The human brain is an amazing entity and the most complicated known machine on Earth. It easily outstrips any form of artificial intelligence.
When one starts thinking about the brain capabilities it seems they are enormous and at times puzzling – partly because research on human brain is in fact skin-deep and partly because we can think about the brain with the brain only.
Just a few examples of curious facts we’ve never really thought about:
- every time you recall something or have a new thought, a new connection in your brain is formed;
- every time we blink, our brain keeps things as if lit up in front of our eyes, otherwise there’d be darkness around (we blink around 20,000 times a day);
- we produce about 70,000 thoughts every day.
While being great in so many ways, our brain can sometimes fail to provide us with a plausible picture of the world around us. One possible explanation is it happens because of cognitive biases.
Discovering Cognitive Biases
Cognitive bias is a tendency to confuse our subjective perceptions with reality. The danger of biases is they cloud lead us astray. Generally speaking, they make us draw incorrect, excessively subjective conclusions on matters important to us.
Take a look at 5 cognitive biases we included in our infographic:
1. the anchoring effect;
2. the bias blind spot;
3. the illusory truth effect;
4. the peak-end bias;
5. the frequency illusion or Baader-Meinhof phenomenon.
Each of these five distorts our perceptions in its own way. How exactly? Check the infographic below or download the free eBook with a detailed overview of these influences.
Forming biased opinions is typical of everyone. In fact, in some cases these cognitive errors might work as defense mechanisms and protect us from excess negative impacts.
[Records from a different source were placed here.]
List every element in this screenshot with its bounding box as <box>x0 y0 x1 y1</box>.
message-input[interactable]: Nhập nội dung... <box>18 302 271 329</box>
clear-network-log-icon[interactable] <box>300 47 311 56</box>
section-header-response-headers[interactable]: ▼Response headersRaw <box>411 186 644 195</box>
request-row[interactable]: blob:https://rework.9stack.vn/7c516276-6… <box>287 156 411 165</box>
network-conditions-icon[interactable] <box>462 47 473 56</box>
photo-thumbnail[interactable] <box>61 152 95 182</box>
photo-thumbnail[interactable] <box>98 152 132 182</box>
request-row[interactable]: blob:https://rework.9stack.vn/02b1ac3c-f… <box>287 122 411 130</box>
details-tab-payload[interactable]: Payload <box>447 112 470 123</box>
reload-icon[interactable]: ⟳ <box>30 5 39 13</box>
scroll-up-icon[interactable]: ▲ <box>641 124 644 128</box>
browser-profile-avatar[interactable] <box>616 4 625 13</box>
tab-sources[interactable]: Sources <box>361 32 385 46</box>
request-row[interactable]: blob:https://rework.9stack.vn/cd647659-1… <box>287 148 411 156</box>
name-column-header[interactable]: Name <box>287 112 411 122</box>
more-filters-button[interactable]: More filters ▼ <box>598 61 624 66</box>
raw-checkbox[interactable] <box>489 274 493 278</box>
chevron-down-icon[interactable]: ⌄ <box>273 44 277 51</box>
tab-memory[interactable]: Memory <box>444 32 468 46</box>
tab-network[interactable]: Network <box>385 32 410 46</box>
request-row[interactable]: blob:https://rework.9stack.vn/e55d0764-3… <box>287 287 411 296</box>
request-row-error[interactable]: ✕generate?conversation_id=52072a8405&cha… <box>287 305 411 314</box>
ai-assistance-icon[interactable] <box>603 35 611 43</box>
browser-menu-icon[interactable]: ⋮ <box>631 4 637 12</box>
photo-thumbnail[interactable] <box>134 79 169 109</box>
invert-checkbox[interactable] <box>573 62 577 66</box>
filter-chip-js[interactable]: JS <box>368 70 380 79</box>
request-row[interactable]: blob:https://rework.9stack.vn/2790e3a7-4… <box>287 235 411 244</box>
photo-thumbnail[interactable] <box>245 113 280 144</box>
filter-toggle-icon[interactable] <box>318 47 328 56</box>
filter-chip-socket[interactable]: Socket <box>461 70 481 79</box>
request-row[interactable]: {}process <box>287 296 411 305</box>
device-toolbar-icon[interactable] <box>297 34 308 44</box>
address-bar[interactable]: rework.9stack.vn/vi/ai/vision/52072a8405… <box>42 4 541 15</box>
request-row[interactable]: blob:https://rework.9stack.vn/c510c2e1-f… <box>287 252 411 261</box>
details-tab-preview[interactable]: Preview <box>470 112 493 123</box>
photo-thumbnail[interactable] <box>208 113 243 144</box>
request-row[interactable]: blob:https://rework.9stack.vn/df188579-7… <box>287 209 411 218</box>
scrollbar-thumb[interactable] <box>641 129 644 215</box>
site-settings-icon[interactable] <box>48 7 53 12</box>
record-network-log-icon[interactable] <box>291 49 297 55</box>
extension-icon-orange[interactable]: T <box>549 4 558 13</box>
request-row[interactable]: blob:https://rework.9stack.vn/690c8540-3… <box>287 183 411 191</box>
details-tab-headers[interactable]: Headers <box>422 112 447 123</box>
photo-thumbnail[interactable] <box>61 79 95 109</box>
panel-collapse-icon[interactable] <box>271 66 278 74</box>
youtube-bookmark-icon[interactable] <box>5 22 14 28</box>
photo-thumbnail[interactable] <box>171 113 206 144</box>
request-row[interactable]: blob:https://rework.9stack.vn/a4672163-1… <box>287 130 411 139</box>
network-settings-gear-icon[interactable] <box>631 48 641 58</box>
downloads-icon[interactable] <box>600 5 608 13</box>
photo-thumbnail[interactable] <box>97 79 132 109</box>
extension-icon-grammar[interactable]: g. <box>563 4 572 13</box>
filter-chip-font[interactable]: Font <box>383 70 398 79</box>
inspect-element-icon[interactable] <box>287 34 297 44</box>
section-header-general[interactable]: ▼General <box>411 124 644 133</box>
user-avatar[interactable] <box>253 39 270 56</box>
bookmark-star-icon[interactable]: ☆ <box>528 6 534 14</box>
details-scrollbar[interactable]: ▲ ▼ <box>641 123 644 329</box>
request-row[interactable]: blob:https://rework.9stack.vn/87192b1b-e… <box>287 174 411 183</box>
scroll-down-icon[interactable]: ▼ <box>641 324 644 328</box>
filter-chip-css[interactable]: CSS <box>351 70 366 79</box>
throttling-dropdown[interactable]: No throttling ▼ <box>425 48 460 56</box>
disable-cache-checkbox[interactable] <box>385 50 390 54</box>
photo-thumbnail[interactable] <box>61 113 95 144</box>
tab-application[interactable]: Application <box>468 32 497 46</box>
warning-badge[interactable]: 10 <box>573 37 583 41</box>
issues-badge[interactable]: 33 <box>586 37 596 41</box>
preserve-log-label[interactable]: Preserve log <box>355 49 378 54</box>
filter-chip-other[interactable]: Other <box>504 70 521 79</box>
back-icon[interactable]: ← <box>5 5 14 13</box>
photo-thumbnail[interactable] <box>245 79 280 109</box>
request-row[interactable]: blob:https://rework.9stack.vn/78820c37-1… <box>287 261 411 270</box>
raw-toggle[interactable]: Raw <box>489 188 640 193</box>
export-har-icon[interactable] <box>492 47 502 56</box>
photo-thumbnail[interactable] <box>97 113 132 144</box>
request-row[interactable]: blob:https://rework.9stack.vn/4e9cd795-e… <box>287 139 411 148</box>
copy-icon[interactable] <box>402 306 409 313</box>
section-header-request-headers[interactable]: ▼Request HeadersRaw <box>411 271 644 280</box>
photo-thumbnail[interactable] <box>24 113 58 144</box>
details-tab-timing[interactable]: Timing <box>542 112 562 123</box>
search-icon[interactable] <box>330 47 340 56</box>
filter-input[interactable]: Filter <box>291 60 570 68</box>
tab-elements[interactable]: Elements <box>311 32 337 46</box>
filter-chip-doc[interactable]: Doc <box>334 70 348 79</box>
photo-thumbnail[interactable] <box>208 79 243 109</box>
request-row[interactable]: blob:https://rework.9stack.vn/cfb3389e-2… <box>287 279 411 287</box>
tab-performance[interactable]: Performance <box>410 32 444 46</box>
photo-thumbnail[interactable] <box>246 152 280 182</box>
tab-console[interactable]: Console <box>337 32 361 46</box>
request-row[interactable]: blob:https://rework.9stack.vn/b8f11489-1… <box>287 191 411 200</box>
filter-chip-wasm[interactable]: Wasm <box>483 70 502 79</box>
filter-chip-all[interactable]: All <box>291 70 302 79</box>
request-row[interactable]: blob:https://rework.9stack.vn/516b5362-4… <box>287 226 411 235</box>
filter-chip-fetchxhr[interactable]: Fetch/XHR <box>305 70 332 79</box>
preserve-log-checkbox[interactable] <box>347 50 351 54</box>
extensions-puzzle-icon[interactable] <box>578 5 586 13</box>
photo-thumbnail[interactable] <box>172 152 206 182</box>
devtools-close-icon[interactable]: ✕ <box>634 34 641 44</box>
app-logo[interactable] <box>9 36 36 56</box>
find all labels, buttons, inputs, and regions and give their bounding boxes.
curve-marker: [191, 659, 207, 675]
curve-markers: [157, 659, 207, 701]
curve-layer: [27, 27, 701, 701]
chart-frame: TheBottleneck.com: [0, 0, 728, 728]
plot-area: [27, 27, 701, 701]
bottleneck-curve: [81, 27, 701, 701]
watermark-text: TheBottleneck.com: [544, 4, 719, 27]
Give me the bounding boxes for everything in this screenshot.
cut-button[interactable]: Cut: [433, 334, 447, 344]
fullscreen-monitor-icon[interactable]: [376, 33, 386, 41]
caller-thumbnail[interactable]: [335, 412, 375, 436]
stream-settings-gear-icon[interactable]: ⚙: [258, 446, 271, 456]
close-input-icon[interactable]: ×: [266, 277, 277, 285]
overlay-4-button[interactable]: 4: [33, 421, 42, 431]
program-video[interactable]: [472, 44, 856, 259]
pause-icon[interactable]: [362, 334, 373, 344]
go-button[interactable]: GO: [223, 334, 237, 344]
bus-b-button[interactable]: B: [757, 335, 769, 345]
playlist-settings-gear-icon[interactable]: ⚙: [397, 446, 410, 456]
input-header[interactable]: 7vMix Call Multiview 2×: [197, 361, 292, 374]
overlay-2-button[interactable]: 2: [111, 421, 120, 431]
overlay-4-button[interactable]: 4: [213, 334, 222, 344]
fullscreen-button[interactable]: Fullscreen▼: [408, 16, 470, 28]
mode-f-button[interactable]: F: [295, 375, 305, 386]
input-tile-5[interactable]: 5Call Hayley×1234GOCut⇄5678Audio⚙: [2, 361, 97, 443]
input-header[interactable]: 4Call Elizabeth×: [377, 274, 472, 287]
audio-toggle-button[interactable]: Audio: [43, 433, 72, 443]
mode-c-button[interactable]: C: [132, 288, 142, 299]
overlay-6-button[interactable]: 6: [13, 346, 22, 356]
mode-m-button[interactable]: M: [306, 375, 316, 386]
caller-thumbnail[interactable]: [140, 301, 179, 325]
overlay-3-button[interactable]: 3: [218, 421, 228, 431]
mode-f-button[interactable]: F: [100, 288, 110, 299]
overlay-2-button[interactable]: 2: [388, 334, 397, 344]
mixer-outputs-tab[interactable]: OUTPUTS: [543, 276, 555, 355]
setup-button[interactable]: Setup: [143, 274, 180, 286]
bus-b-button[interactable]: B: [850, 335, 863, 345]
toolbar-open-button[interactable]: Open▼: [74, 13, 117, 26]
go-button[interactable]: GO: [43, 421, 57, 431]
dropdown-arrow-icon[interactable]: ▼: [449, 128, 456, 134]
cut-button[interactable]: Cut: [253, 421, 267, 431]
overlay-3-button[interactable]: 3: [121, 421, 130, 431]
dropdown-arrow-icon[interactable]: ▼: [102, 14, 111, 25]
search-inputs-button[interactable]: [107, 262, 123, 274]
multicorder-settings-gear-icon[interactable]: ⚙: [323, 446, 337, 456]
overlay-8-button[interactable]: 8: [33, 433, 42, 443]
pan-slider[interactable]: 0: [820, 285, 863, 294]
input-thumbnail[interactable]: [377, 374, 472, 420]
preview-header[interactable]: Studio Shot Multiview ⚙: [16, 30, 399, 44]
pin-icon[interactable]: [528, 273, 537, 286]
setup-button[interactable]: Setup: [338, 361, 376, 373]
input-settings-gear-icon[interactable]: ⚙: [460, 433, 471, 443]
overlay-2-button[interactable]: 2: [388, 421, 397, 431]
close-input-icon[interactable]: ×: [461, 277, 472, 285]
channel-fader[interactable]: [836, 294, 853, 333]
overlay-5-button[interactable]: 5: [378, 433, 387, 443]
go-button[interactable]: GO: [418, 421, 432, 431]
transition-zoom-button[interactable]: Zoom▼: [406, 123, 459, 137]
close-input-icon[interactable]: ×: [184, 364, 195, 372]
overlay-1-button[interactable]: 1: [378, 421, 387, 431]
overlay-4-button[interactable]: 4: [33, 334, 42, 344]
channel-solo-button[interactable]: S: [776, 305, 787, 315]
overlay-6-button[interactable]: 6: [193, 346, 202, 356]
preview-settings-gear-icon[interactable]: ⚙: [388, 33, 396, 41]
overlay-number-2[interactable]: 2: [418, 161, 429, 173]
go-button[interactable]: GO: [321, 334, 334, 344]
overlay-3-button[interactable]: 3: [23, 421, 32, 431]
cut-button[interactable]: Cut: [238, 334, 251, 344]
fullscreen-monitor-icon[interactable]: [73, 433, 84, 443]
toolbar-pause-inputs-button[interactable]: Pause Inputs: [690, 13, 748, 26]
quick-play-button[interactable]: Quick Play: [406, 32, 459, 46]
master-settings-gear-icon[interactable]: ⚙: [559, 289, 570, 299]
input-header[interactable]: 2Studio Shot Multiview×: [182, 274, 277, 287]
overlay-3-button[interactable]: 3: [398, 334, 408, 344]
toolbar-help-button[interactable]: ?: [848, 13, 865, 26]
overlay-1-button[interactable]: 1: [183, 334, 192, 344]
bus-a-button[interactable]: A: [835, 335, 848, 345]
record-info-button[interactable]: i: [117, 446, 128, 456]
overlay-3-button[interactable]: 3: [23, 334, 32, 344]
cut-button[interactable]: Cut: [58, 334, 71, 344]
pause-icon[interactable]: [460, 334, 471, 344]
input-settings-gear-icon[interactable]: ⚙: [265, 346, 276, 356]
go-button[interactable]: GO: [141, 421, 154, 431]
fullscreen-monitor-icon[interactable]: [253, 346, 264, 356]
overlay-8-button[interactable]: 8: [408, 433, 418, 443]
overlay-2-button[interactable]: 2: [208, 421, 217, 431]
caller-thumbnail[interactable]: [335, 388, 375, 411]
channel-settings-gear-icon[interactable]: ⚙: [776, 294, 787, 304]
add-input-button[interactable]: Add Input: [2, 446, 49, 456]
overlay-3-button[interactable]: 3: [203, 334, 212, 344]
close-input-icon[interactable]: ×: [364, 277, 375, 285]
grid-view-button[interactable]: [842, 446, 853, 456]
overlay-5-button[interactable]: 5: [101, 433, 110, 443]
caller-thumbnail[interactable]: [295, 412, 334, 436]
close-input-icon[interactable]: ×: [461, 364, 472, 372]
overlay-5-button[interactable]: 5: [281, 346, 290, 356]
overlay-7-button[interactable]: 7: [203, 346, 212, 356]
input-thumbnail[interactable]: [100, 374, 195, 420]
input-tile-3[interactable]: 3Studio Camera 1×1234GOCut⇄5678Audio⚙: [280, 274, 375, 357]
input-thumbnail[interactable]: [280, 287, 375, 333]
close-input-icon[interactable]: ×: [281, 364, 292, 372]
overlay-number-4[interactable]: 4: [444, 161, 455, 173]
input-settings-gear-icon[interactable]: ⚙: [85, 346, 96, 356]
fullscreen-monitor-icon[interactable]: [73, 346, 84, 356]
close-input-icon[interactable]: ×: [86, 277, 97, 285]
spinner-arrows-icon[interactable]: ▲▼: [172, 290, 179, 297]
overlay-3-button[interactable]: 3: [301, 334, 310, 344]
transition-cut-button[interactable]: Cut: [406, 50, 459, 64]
It’s tempting for our brain to avoid going through long and complicated evaluations and simplify information processing by taking mental shortcuts.
The fact we cannot get rid of frustrating influence of biases is slightly disappointing but hard to change. Cognitive biases are somewhat similar to optical illusions – we might know about them and still experience them.
The good side of it is these cognitive patterns are predictable. So if knowing about them, you can then at least understand there’s a difference between what you think is true and what is really true.